ABOUT THIS TASK:
Whenever a line contains the string "файлы", copy it out of the entries.

TASK INPUT:
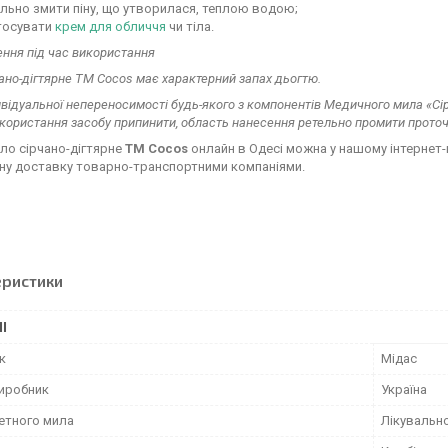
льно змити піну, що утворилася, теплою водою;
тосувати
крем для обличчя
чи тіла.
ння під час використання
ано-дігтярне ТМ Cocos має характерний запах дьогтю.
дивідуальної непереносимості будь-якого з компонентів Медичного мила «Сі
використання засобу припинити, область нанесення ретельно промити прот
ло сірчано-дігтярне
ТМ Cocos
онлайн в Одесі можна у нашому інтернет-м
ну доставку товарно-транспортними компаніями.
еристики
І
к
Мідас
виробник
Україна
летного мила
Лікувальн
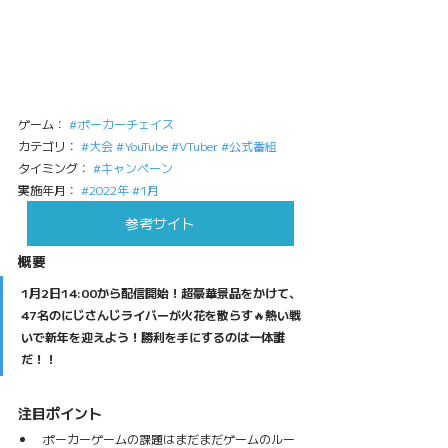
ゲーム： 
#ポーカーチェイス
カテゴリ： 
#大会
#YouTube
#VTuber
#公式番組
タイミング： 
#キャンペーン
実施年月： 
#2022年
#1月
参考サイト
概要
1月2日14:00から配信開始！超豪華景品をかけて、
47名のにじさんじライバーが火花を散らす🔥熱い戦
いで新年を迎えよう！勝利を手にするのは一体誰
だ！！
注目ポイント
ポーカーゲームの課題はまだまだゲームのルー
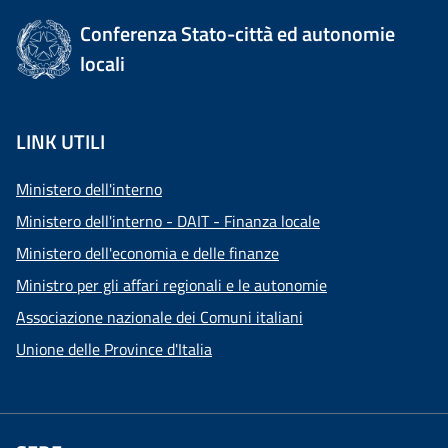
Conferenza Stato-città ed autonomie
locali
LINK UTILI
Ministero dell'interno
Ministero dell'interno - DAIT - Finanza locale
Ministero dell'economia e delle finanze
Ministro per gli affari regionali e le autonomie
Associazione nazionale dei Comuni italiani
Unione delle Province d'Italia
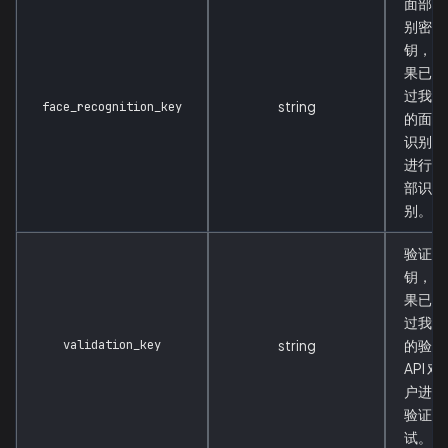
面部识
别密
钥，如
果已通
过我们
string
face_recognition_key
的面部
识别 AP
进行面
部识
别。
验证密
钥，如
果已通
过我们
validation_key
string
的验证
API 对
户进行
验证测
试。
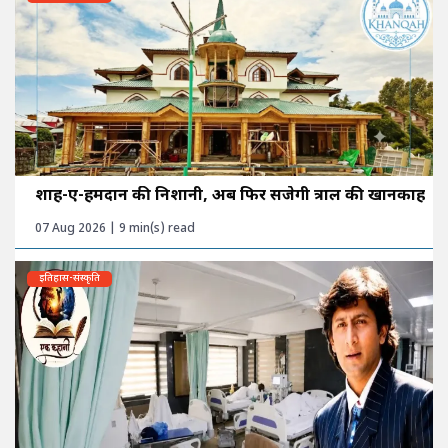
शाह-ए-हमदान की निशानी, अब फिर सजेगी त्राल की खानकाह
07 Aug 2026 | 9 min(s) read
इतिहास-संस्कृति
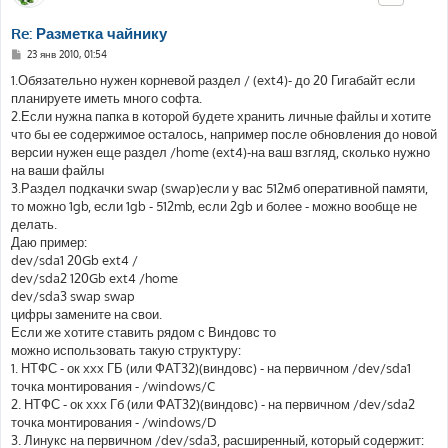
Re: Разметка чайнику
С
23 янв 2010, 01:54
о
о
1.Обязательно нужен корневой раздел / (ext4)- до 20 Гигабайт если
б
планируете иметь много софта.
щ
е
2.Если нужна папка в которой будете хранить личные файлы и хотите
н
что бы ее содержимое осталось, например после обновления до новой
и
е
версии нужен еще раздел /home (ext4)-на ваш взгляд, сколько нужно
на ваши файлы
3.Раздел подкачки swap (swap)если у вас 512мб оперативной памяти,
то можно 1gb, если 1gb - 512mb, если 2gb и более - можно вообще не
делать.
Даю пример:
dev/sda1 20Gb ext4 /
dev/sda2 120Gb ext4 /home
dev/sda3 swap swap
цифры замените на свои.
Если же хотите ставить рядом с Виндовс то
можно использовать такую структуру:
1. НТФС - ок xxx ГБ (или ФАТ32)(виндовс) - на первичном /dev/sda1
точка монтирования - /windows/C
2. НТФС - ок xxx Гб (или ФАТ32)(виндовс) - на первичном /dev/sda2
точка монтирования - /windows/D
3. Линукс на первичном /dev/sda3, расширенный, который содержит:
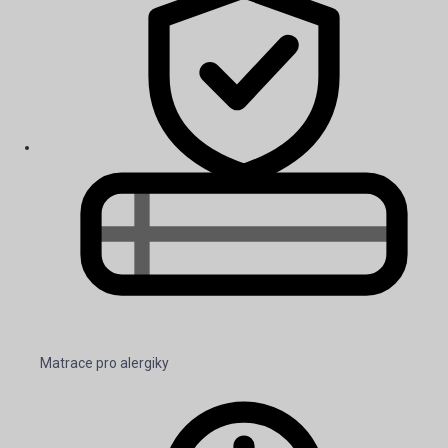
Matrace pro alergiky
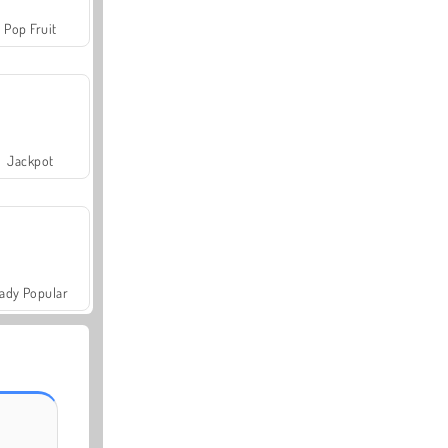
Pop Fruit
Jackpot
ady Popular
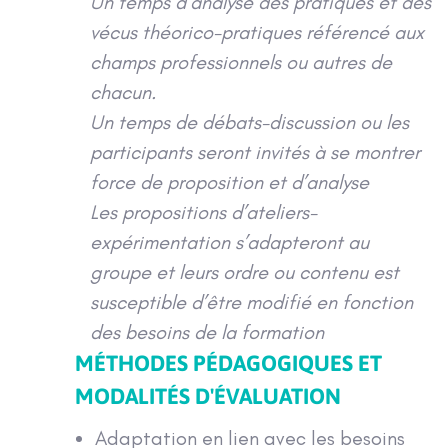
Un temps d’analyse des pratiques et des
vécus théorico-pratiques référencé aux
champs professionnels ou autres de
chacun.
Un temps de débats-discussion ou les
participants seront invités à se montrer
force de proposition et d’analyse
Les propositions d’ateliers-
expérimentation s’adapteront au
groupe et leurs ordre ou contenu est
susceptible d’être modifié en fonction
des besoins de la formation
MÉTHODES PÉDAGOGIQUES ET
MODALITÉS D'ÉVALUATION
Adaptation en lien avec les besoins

...

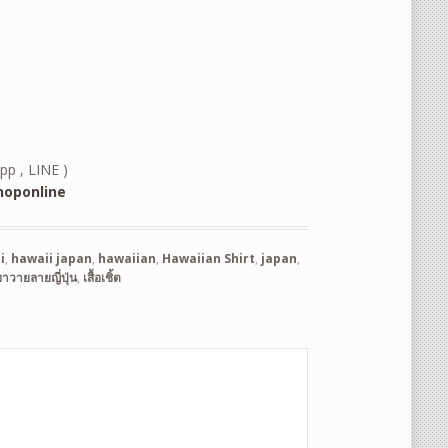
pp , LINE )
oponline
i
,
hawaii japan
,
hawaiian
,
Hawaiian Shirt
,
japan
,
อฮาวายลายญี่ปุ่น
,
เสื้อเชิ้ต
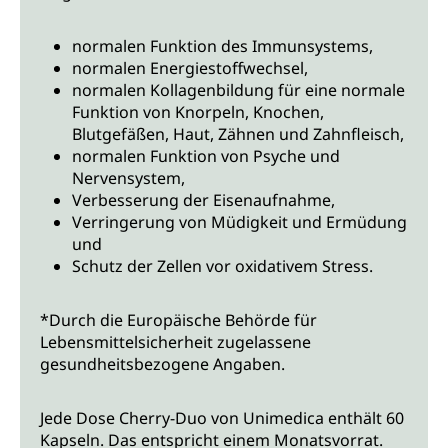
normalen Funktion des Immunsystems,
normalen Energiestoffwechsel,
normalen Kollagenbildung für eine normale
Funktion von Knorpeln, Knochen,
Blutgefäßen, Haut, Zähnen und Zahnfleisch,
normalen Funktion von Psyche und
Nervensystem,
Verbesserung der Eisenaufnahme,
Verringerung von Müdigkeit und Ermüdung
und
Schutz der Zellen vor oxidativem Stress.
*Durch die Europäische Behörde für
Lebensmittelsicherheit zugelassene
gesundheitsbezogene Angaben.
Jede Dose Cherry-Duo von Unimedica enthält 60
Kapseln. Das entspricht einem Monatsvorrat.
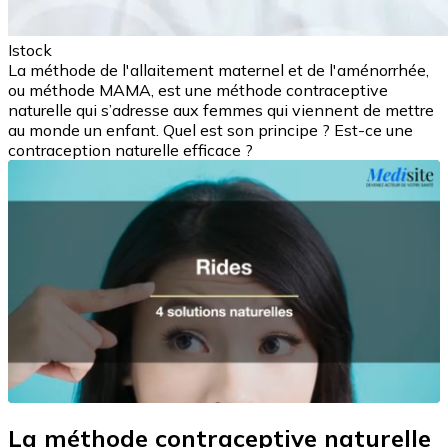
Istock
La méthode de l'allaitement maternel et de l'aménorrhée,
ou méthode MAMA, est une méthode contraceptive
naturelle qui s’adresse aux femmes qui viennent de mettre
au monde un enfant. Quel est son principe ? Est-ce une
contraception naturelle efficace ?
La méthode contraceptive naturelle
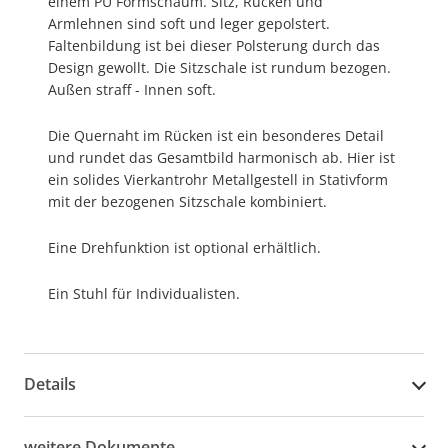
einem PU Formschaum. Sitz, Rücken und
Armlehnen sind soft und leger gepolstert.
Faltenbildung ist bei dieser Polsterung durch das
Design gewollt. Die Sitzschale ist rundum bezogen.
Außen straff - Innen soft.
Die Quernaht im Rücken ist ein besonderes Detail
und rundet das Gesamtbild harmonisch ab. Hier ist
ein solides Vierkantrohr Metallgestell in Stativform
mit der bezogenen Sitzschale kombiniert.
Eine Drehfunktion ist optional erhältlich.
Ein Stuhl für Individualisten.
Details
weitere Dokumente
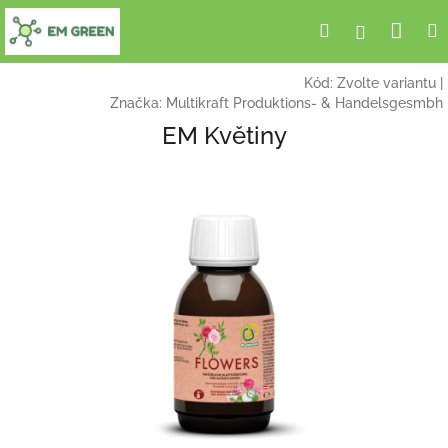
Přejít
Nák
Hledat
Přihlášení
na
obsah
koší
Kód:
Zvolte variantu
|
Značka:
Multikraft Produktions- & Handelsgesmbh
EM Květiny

SOLUTION TO THIS PROBLEM:
2.Если нужна папка в которой будете хранить личные файлы и хотите
на ваши файлы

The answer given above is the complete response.